How to Implement Transactional Workflows with Single-Worker Access to Data Using DynamoDB and Pipedream?

This topic was automatically generated from Slack. You can find the original thread here.

How can I implement transactional workflows i.e. only one worker across all different workflows can access data at one time? I’m trying to use dynamodb but this is only at the action-level, not the workflow-level. I have multiple operations that I want to perform on a row at a time with various actions in between. It doesn’t seem this is supported with the concurrency configurations in Pipedream which are specific to a single workflow.

You might consider having a parent workflow that handles all the concurrency, then fans out to sub-workflows, depending on the conditions?

Under the hood, that’s exactly how if/else branching works, with $.flow.trigger(), which is a new API within Pipedream. Actually, so new it’s not yet documented :scream:

But there are some initial notes in the channel canvas here: Slack

An alternative could use Data Stores, where you write a record that you check before continuing (Data Stores are accessible to all workflows within a workspace), but there’s no guarantee you wouldn’t have race conditions that way.

If you’re using one workflow for all row operations, does setting the concurrency to 1 make it transactional?

These would be good options if I didn’t have to share event information between workflows. The workflow has to check whether another event has happened to determine the if/else branch. In this case I can outsource the shared data upstream to Twilio to solve this but if it were internal app data I don’t know how I would handle this without having to implement the transactions in code.

Sounds like you need to intentionally bottleneck your workflows.

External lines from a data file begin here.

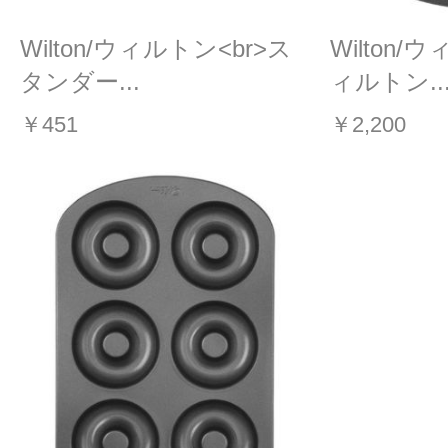
Wilton/ウィルトン<br>ス
Wilton/
タンダー...
ィルトン..
￥451
￥2,200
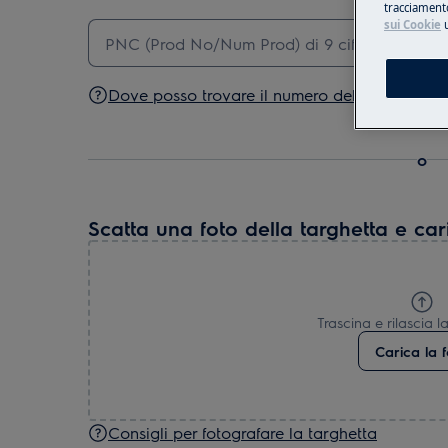
tracciamento
sui Cookie
u
Dove posso trovare il numero del modello o 
o
Scatta una foto della targhetta e car
Trascina e rilascia l
Carica la 
Consigli per fotografare la targhetta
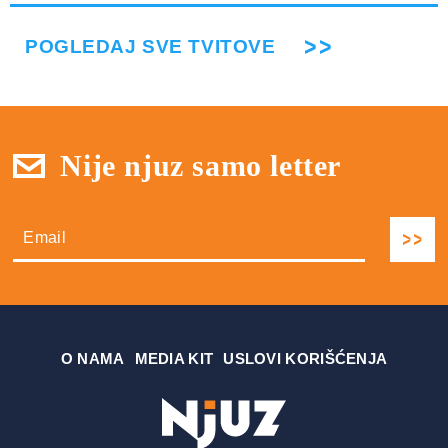
POGLEDAJ SVE TVITOVE
Nije njuz samo letter
О NAMA
MEDIA KIT
USLOVI KORIŠĆENJA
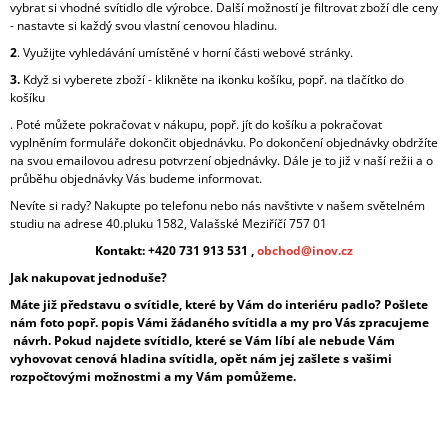
vybrat si vhodné svítidlo dle výrobce. Další možností je filtrovat zboží dle ceny
A
- nastavte si každý svou vlastní cenovou hladinu.
J
2
. Využijte vyhledávání umístěné v horní části webové stránky.
Í
3.
Když si vyberete zboží - klikněte na ikonku košíku, popř. na tlačítko do
T
košíku
?
. Poté můžete pokračovat v nákupu, popř. jít do košíku a pokračovat
vyplněním formuláře dokončit objednávku. Po dokončení objednávky obdržíte
na svou emailovou adresu potvrzení objednávky. Dále je to již v naší režii a o
průběhu objednávky Vás budeme informovat.
Nevíte si rady? Nakupte po telefonu nebo nás navštivte v našem světelném
studiu na adrese 40.pluku 1582, Valašské Meziříčí 757 01
HLEDAT
Kontakt: +420 731 913 531 ,
obchod@inov.cz
Jak nakupovat jednoduše?
Máte již představu o svítidle, které by Vám do interiéru padlo? Pošlete
D
nám foto popř. popis Vámi žádaného svítidla a my pro Vás zpracujeme
O
návrh. Pokud najdete svítidlo, které se Vám líbí ale nebude Vám
P
vyhovovat cenová hladina svítidla, opět nám jej zašlete s vašimi
O
rozpočtovými možnostmi a my Vám pomůžeme.
R
U
Č
U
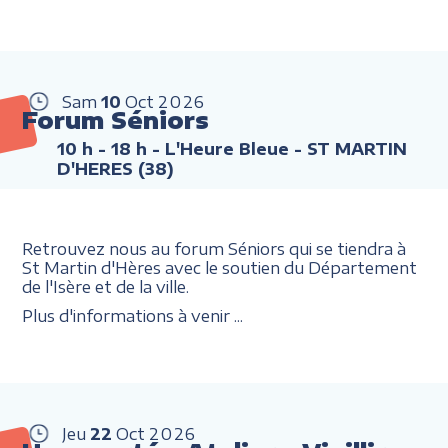
Sam
10
Oct
2026
Forum Séniors
10 h - 18 h
- L'Heure Bleue - ST MARTIN
D'HERES (38)
Retrouvez nous au forum Séniors qui se tiendra à
St Martin d'Hères avec le soutien du Département
de l'Isère et de la ville.
Plus d'informations à venir ...
Jeu
22
Oct
2026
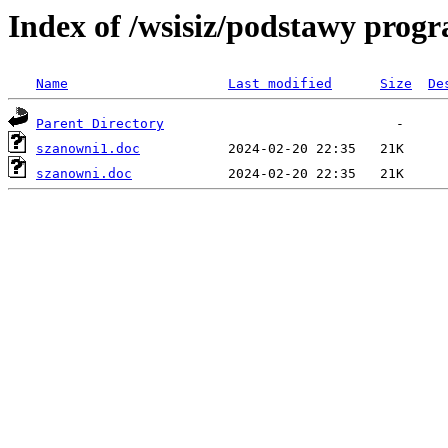
Index of /wsisiz/podstawy prog
Name
Last modified
Size
De
Parent Directory
szanowni1.doc
szanowni.doc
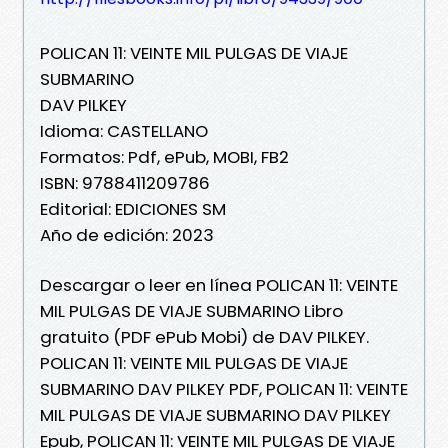
POLICAN 11: VEINTE MIL PULGAS DE VIAJE
SUBMARINO
DAV PILKEY
Idioma: CASTELLANO
Formatos: Pdf, ePub, MOBI, FB2
ISBN: 9788411209786
Editorial: EDICIONES SM
Año de edición: 2023
Descargar o leer en línea POLICAN 11: VEINTE
MIL PULGAS DE VIAJE SUBMARINO Libro
gratuito (PDF ePub Mobi) de DAV PILKEY.
POLICAN 11: VEINTE MIL PULGAS DE VIAJE
SUBMARINO DAV PILKEY PDF, POLICAN 11: VEINTE
MIL PULGAS DE VIAJE SUBMARINO DAV PILKEY
Epub, POLICAN 11: VEINTE MIL PULGAS DE VIAJE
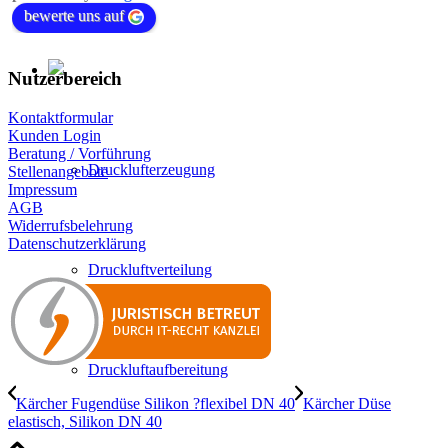
bewerte uns auf
Nutzerbereich
Kontaktformular
Kunden Login
Beratung / Vorführung
Drucklufterzeugung
Stellenangebote
Impressum
AGB
Widerrufsbelehrung
Datenschutzerklärung
Druckluftverteilung
Druckluftaufbereitung
Kärcher Fugendüse Silikon ?flexibel DN 40
Kärcher Düse
elastisch, Silikon DN 40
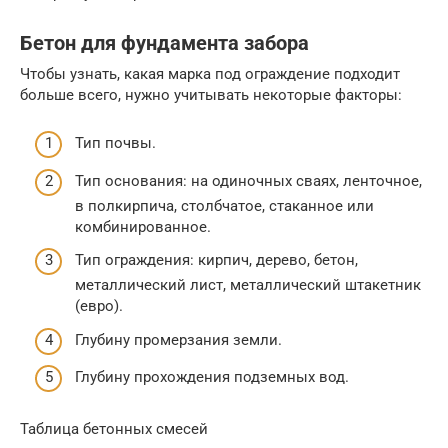
Бетон для фундамента забора
Чтобы узнать, какая марка под ограждение подходит
больше всего, нужно учитывать некоторые факторы:
Тип почвы.
Тип основания: на одиночных сваях, ленточное,
в полкирпича, столбчатое, стаканное или
комбинированное.
Тип ограждения: кирпич, дерево, бетон,
металлический лист, металлический штакетник
(евро).
Глубину промерзания земли.
Глубину прохождения подземных вод.
Таблица бетонных смесей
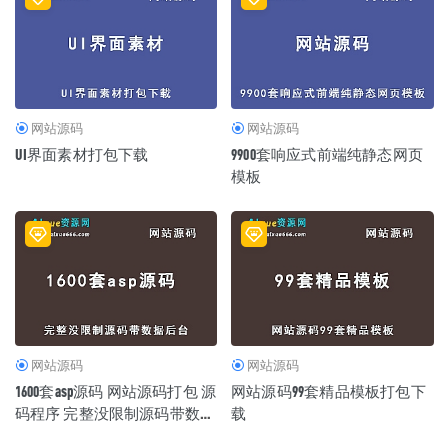
网站源码
网站源码
UI界面素材打包下载
9900套响应式前端纯静态网页
模板
网站源码
网站源码
1600套asp源码 网站源码打包 源
网站源码99套精品模板打包下
码程序 完整没限制源码带数据
载
后台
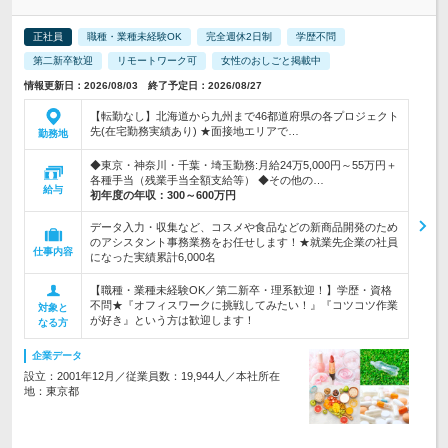
正社員
職種・業種未経験OK
完全週休2日制
学歴不問
第二新卒歓迎
リモートワーク可
女性のおしごと掲載中
情報更新日：2026/08/03 終了予定日：2026/08/27
【転勤なし】北海道から九州まで46都道府県の各プロジェクト
先(在宅勤務実績あり) ★面接地エリアで…
勤務地
◆東京・神奈川・千葉・埼玉勤務:月給24万5,000円～55万円＋
各種手当（残業手当全額支給等） ◆その他の…
給与
初年度の年収：
300～600万円
データ入力・収集など、コスメや食品などの新商品開発のため
のアシスタント事務業務をお任せします！★就業先企業の社員
仕事内容
になった実績累計6,000名
【職種・業種未経験OK／第二新卒・理系歓迎！】学歴・資格
不問★『オフィスワークに挑戦してみたい！』『コツコツ作業
対象と
が好き』という方は歓迎します！
なる方
企業データ
設立：2001年12月／従業員数：19,944人／本社所在
地：東京都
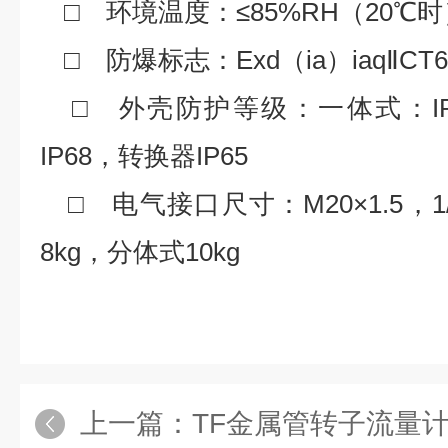
□ 环境温度：≤85%RH（20℃时
□ 防爆标志：Exd（ia）iaqⅡCT6，
□ 外壳防护等级：一体式：I
IP68，转换器IP65
□ 电气接口尺寸：M20×1.5，
8kg，分体式10kg
上一篇：
TF金属管转子流量计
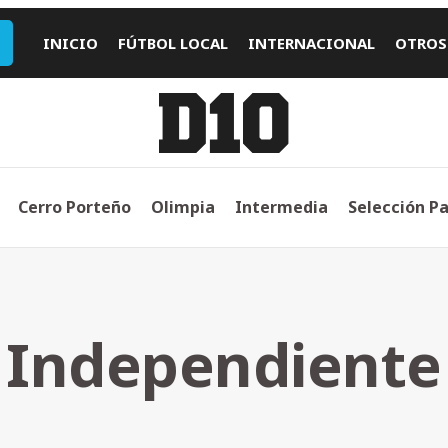
INICIO
FÚTBOL LOCAL
INTERNACIONAL
OTROS
Cerro Porteño
Olimpia
Intermedia
Selección P
Independiente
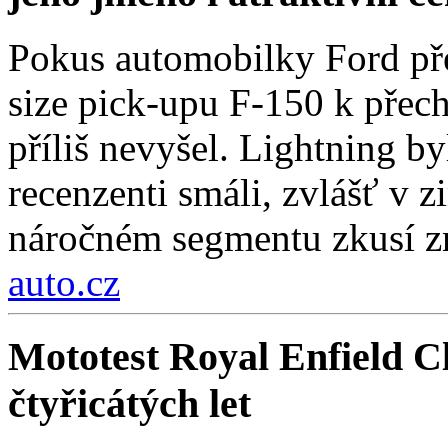
Pokus automobilky Ford přes
size pick-upu F-150 k přech
příliš nevyšel. Lightning by
recenzenti smáli, zvlášť v 
náročném segmentu zkusí zn
auto.cz
Mototest Royal Enfield Cl
čtyřicátých let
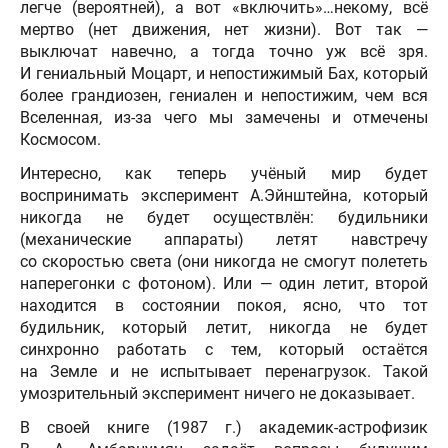
легче (вероятней), а вот «включить»…некому, всё
мертво (нет движения, нет жизни). Вот так —
выключат навечно, а тогда точно уж всё зря.
И гениальный Моцарт, и непостижимый Бах, который
более грандиозен, гениален и непостижим, чем вся
Вселенная, из-за чего мы замечены и отмечены
Космосом.
Интересно, как теперь учёный мир будет
воспринимать эксперимент А.Эйнштейна, который
никогда не будет осуществлён: будильники
(механические аппараты) летят навстречу
со скоростью света (они никогда не смогут полететь
наперегонки с фотоном). Или — один летит, второй
находится в состоянии покоя, ясно, что тот
будильник, который летит, никогда не будет
синхронно работать с тем, который остаётся
на Земле и не испытывает перенагрузок. Такой
умозрительный эксперимент ничего не доказывает.
В своей книге (1987 г.) академик-астрофизик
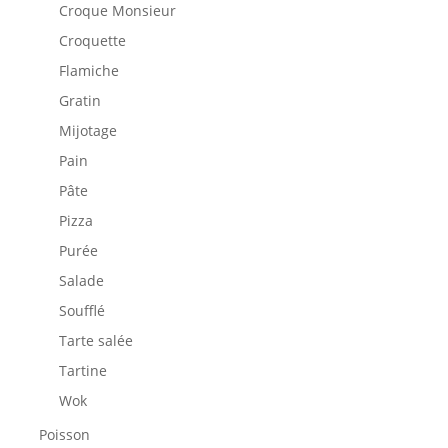
Croque Monsieur
Croquette
Flamiche
Gratin
Mijotage
Pain
Pâte
Pizza
Purée
Salade
Soufflé
Tarte salée
Tartine
Wok
Poisson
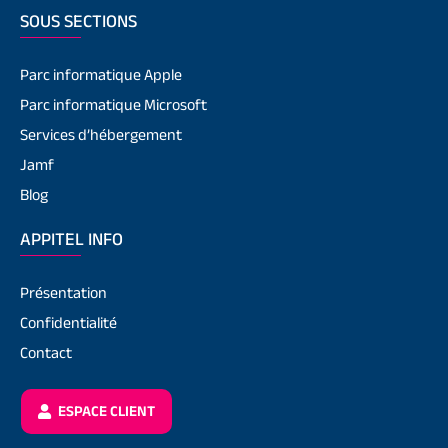
SOUS SECTIONS
Parc informatique Apple
Parc informatique Microsoft
Services d’hébergement
Jamf
Blog
APPITEL INFO
Présentation
Confidentialité
Contact
ESPACE CLIENT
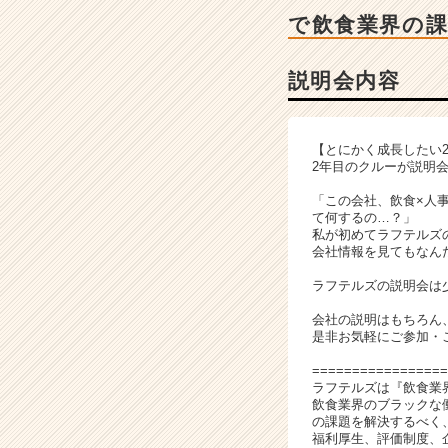
チ
で飲食業界の課
ャ
ー・
成
説明会内容
長
企
業
【とにかく成長したい2
か
2年目のクルーが説明
ら
ス
「この会社、飲食×人
て何するの…？」
カ
私が初めてラフテルズ
ウ
会社情報を見てもなん
ト
が
ラフテルズの説明会は
届
会社の説明はもちろん
く
是非お気軽にご参加・
就
活
=================
ラフテルズは『飲食業
サ
飲食業界のブラックな
イ
の課題を解決するべく
ト
福利厚生、評価制度、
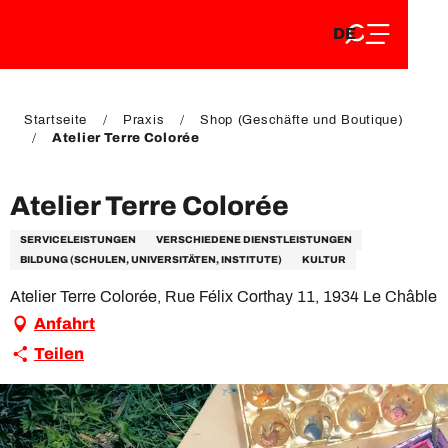
DE
Aller
DE
au
FR
contenu
FR
EN
principal
EN
Startseite
Praxis
Shop (Geschäfte und Boutique)
Atelier Terre Colorée
Atelier Terre Colorée
SERVICELEISTUNGEN
VERSCHIEDENE DIENSTLEISTUNGEN
BILDUNG (SCHULEN, UNIVERSITÄTEN, INSTITUTE)
KULTUR
Atelier Terre Colorée, Rue Félix Corthay 11, 1934 Le Châble
Anfahrt
Teilen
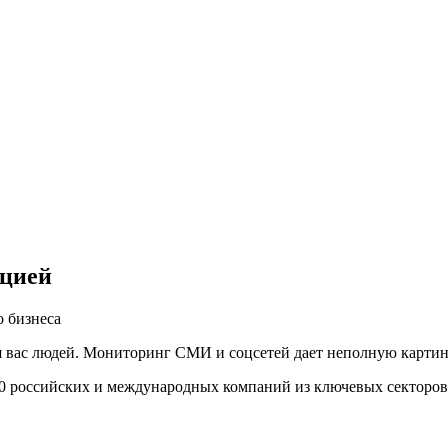
ацией
 бизнеса
вас людей. Мониторинг СМИ и соцсетей дает неполную картину,
00 российских и международных компаний из ключевых секторов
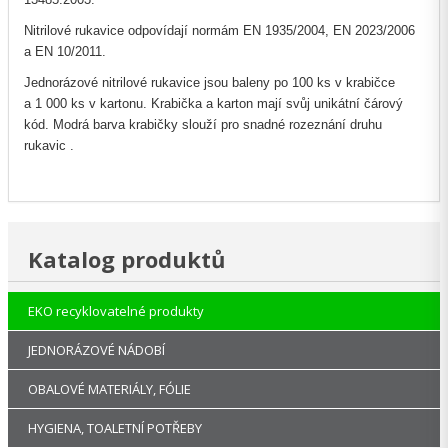
Nitrilové rukavice odpovídají normám EN 1935/2004, EN 2023/2006
a EN 10/2011.
Jednorázové nitrilové rukavice jsou baleny po 100 ks v krabičce
a 1 000 ks v kartonu. Krabička a karton mají svůj unikátní čárový
kód. Modrá barva krabičky slouží pro snadné rozeznání druhu
rukavic .
Katalog produktů
EKO recyklovatelné produkty
JEDNORÁZOVÉ NÁDOBÍ
OBALOVÉ MATERIÁLY, FÓLIE
HYGIENA, TOALETNÍ POTŘEBY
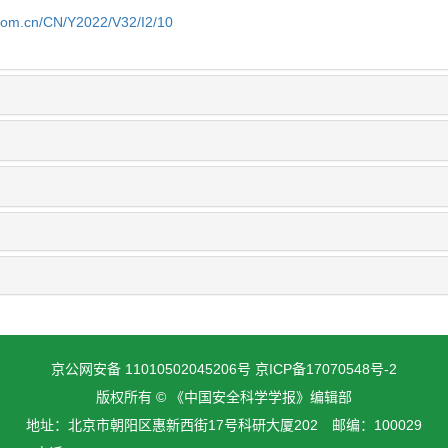
.com.cn/CN/Y2022/V32/I2/10
京公网安备 11010502045206号
京ICP备17070548号-2
版权所有 © 《中国安全科学学报》编辑部
地址：北京市朝阳区惠新西街17号科研大厦202 邮编：100029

The way I would do this is:
• Instead of performing transactional operations inside of each workflow, call a specific workflow to handle these.
◦ That workflow can be configured with a concurrency of 1, so it would be guaranteed never to run more than one transaction at a time. This would basically be the bottleneck.
• But before calling that centralized transactional workflow, I would call $.flow.rerun() in order to get a resume_url to pass to the transactional workflow.
◦ And once the transactional workflow is done, it could call the resume_url (and pass data back to it if necessary).
What do you think?

Yeah this works. Appreciate the help.